DAACS Seriation Method
DAACS staff aims to produce a seriation-based chronology for each site using the same methods (see Neiman, Galle, and Wheeler 2003 for technical details). The majority of sites in the archive are comprised of data derived from deposits within quadrats. On these sites, only assemblages from features or stratigraphic groups with more than five ceramic sherds are included in these ceramic-based seriations. Plowzone contexts do not contribute to a DAACS seriation-based chronology.

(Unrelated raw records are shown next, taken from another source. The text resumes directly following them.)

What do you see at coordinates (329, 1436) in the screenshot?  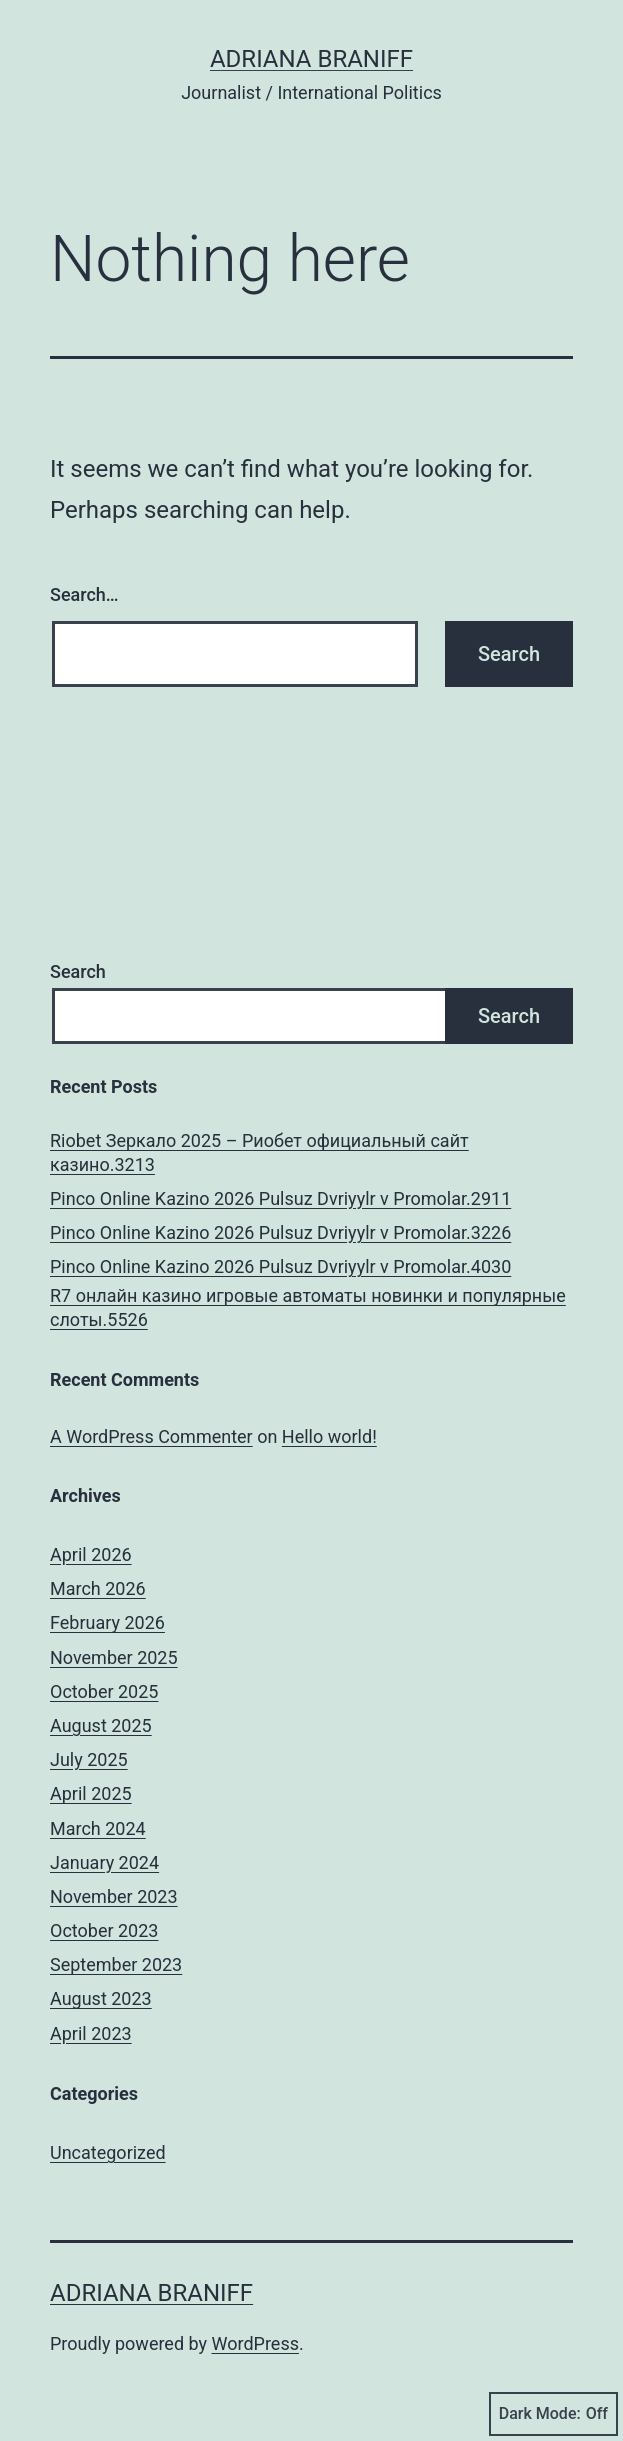 I see `Hello world!` at bounding box center [329, 1436].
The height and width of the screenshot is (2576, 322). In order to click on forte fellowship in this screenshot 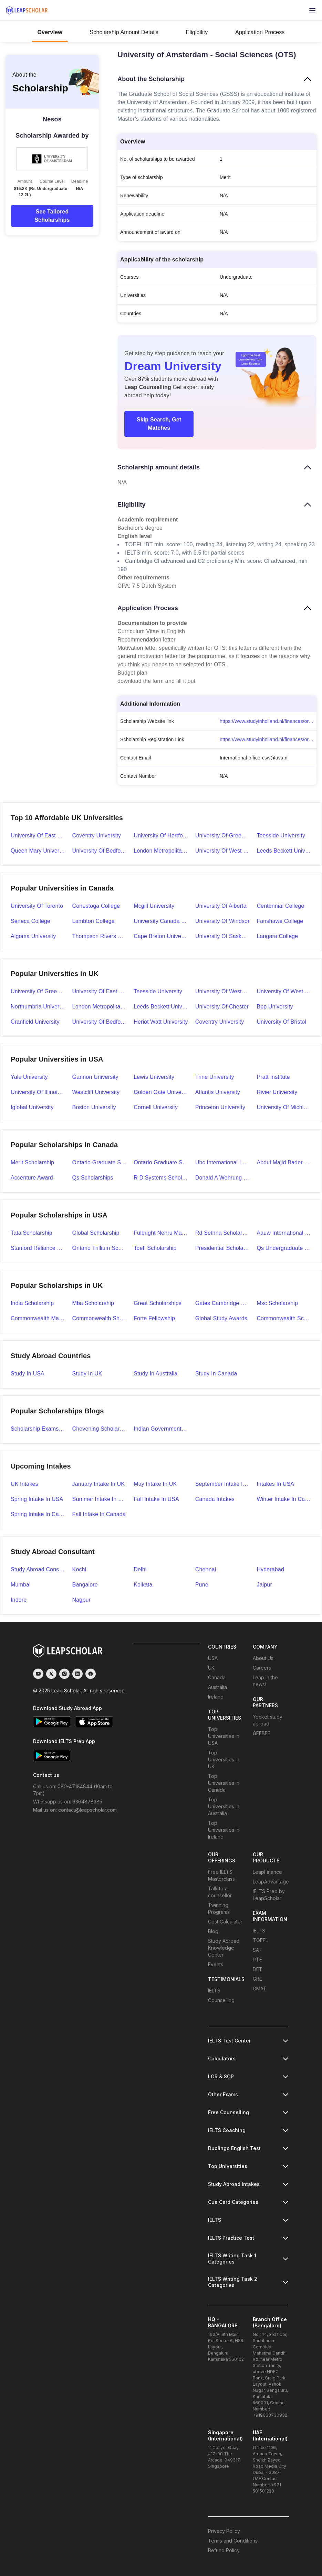 , I will do `click(154, 1318)`.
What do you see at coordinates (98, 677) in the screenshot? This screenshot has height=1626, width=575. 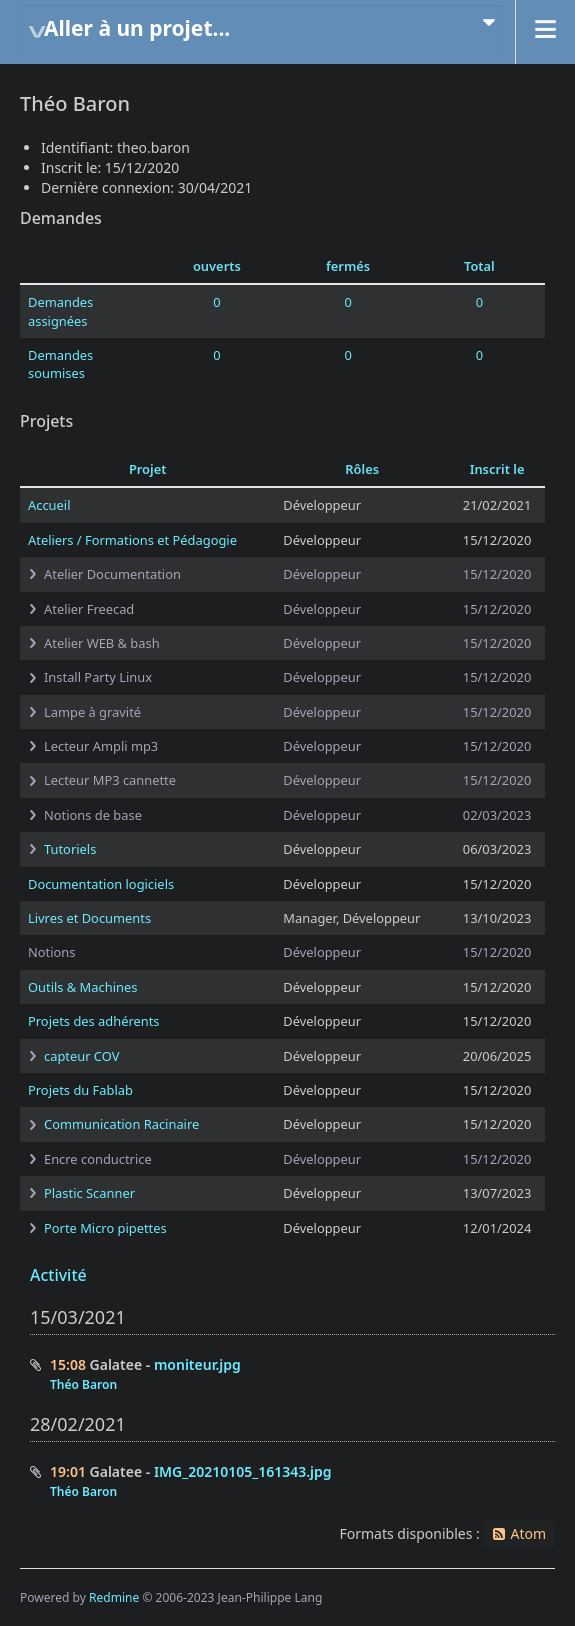 I see `Install Party Linux` at bounding box center [98, 677].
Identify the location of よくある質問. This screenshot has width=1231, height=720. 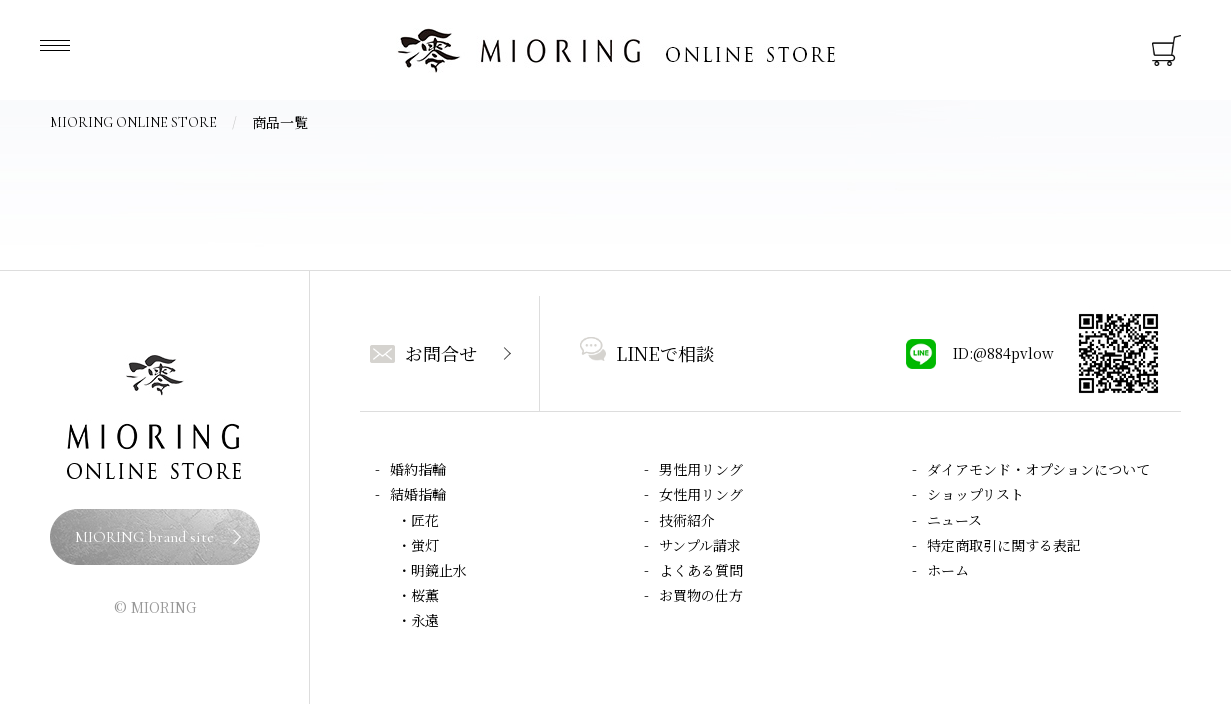 (701, 570).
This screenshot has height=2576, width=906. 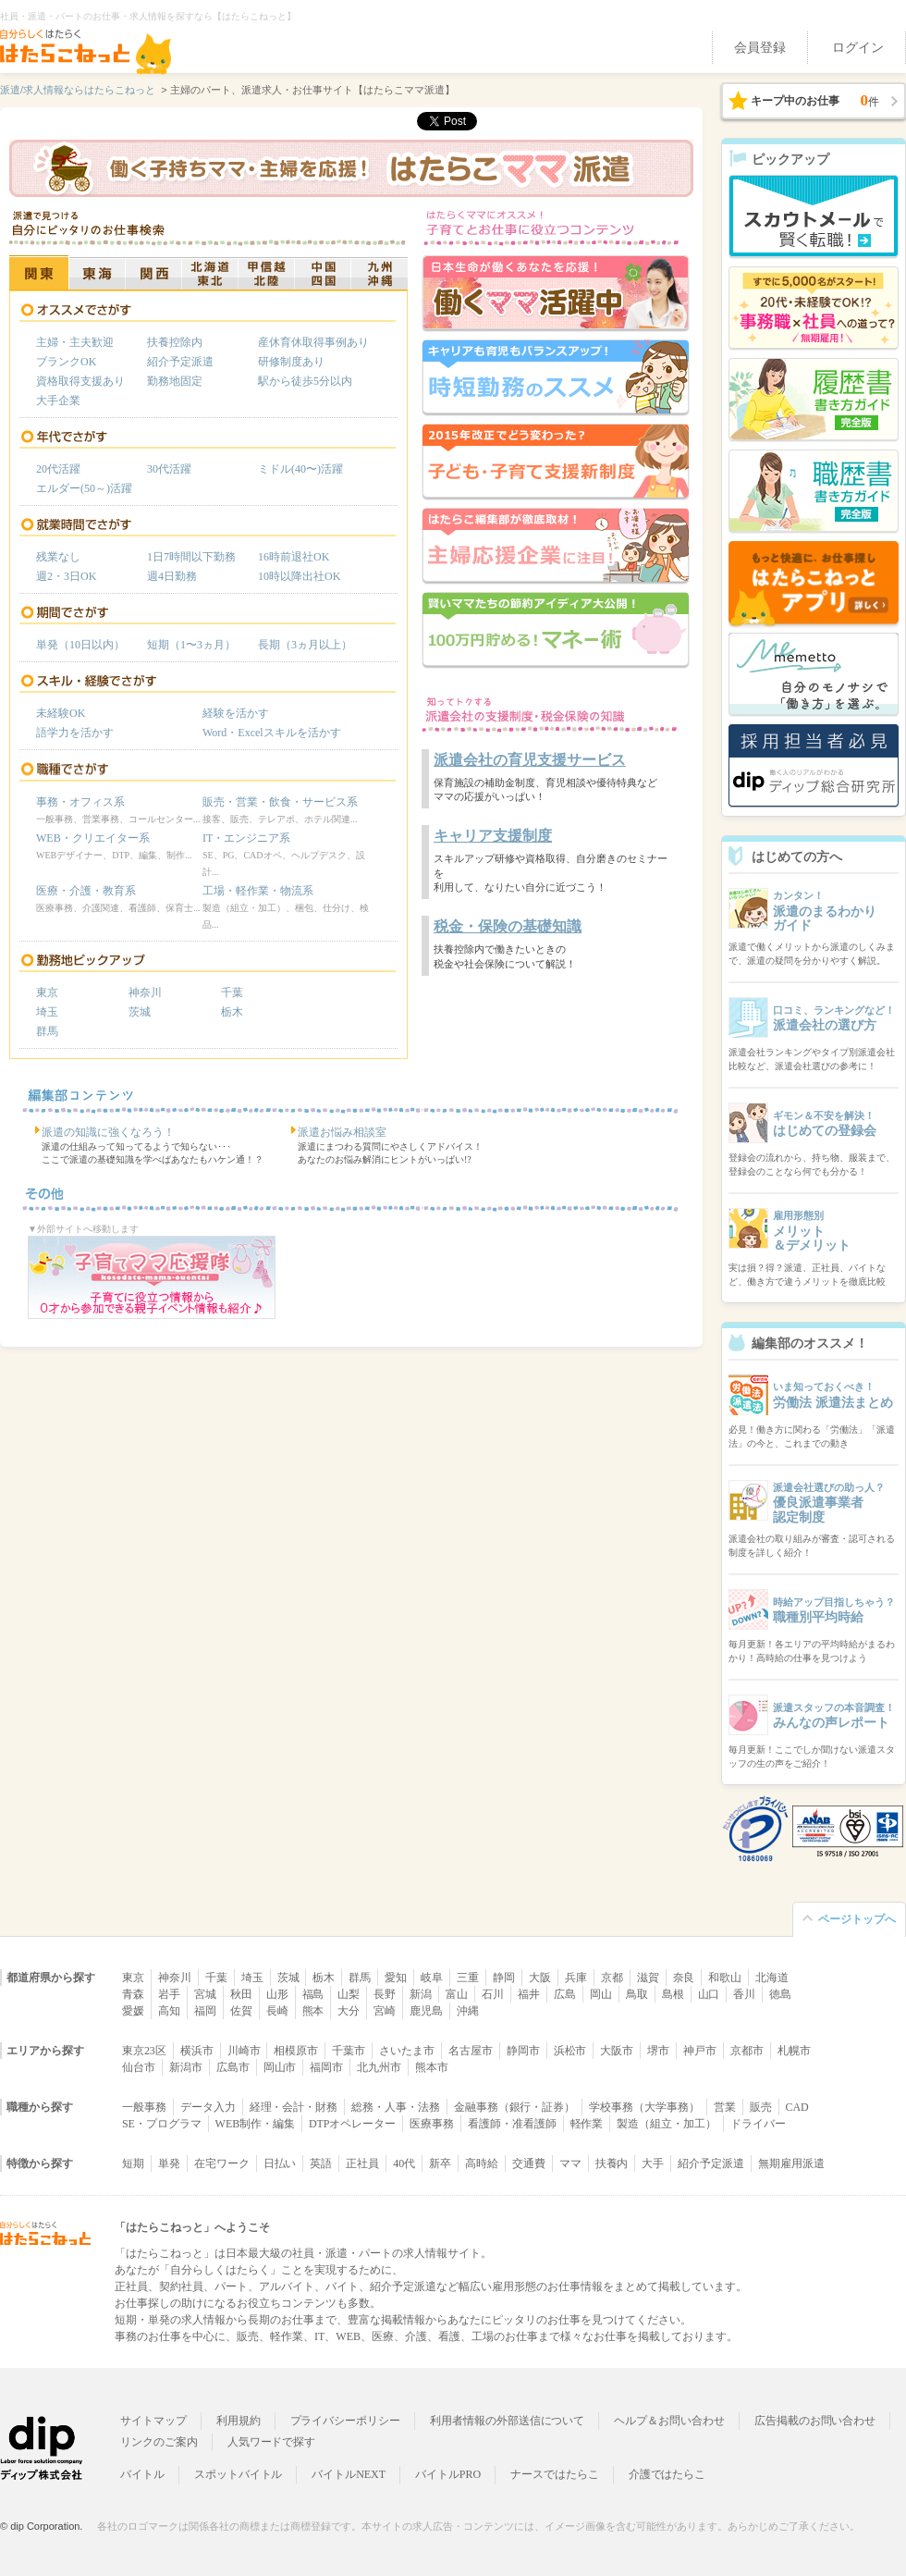 I want to click on 総務・人事・法務, so click(x=395, y=2107).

The DAACS Caribbean Initiative focuses on exploring large-scale change on slave villages in the Caribbean through the use of shovel-test-pit surveys. For villages with extensive STP coverage, including the New River villages, a variation on our site-based seriation method is employed. This is because each STP is small (50 cm. in diameter) and provides a small artifact sample. As a result, STP assemblages are rife with sampling error. The samples from individual STPs are so small that variation among STPs is almost entirely statistical noise.
Successfully analyzing STP data, without first aggregating those pits into counting units called sites, requires methods to suppress sampling error. Here we use empirical-Bayes methods. They offer a smart way to smooth both artifact density surfaces and relative frequencies of artifact types. To understand how these methods work, consider an STP - let's call it STP 12. The number of artifacts found in STP 12 is likely to be similar to the number of artifacts in the STPs within a certain distance of it. The information contained in the neighborhood of pits is combined with the actual number of artifacts from STP 12 to arrive at an estimate of artifact counts that are less influenced by sampling error (Neiman et al. 2008).
We use two forms of Bayesian smoothing in succession. First, to smooth counts of ceramic ware types in individual STPs, we use a gamma-Poisson model. The gamma-Poisson algorithm highlights positive STPs that are near other positive STPs. We then use a beta-binomial model to estimate relative frequencies (percentages or proportions) of ceramic ware-types in individual STPs. Together two forms of Bayesian smoothing provide smoothed, stable estimates of artifact-type frequency variation in individual STPs, allowing us to see overall site patterning that may otherwise be distorted using raw data (Neiman et al. 2008).
To infer a chronology from the STPs we used correspondence analysis (CA) of ware type frequencies. We employ CA because with the numbers of STP assemblages in the hundreds, a traditional manual frequency seriation is completely impractical. CA converts a data matrix of ware-type frequencies into a set on scores which estimate the positions of the assemblages on underlying axes or dimension of variation. MCD's are weighted averages of the historically documented manufacturing date for each ware type found in an assemblage, where the weights are the relative frequencies of the types. Measuring the correlation between CA axis scores and MCDs offer an indication of whether the CA scores capture time (Ramenofsky, Neiman and Pierce 2009).
Dating The Spring's Village
The CA results for The Spring indicates that there is no temporal trend within the village (Figure 1) nor is there a significant correlation between the CA dimension-1 scores and the MCDs (Figure 2). However, a village-wide Mean Ceramic Date of 1787 points to the village's occupation the late 1700s. Two other measures that are less sensitive to excavation errors and taphonomic processes that might introduce a small amount of anomalously late material into an assemblage were used. They are TPQp90 and TPQp95. The TPQp95 of 1797 provides a robust estimate of the site's TPQ based on the 95th percentile of the beginning manufacturing dates for all the artifacts comprising it. The TPQp90 of 1775 provides a more robust estimate of the site's TPQ based on the 90th percentile of the beginning manufacturing dates for all the artifacts comprising it.